Big Buck 411 Blog

Impromptu Hunt Yields More Than Jerky

Impromptu Hunt Yields More Than Jerky

By Mike Handley

Prior to Nov. 23, Josh Edwards’ sons regarded deer hunting as little more than a very slim chance to shoot something bigger than the small game inhabiting the five acres surrounding their home in Fairland, Indiana.

Now, every time the family passes a copse of trees, the youngest pleads for his father to stop and ask the landowner for permission to hunt there.

There’s a reason for that.

In September, a grateful customer gave their dad access to a 250-acre farm in Johnson County, 40 minutes from the Edwards’ home.

“He asked if I hunted, and I said yes, but mostly public land. Then he offered the farm to me,” said the 32-year-old excavator. “I didn’t even know he had another farm, because the one we were on was just one big field.”

Josh was thrilled, even when he learned a couple of other hunters were allowed to hunt the tract. Being one of three on 250 acres was a lot more comforting than slipping into over-pressured everyman’s land.

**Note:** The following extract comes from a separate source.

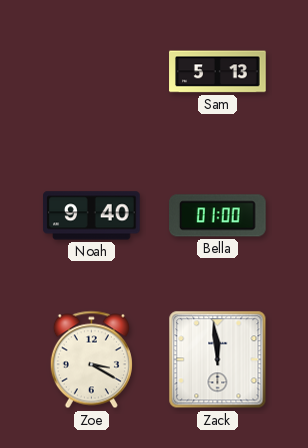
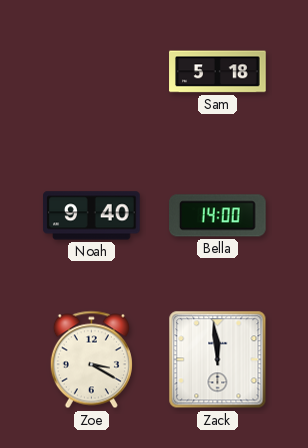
Sam: 5:13 -> 5:18
Bella: 01:00 -> 14:00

He didn’t have time to do much scouting before he took his two sons — 7-year-old Liam and Kenan, 12 — to the tract with a crossbow.

Kenan had accompanied Josh to public land a couple of times the previous season, but they hadn’t seen anything.

“For him, it was boring,” Josh said. “Plus, I never felt comfortable.”

The Edwards’ return to the private farm on Nov. 23, during the state’s firearms season, wasn’t planned. They didn’t leave home until 3:30.

“I was working on a machine, and Liam came in and said he wanted to go hunting. I said, ‘Okay, go ask your mother,’” Josh said. “It was that quick. There wasn’t even a plan.”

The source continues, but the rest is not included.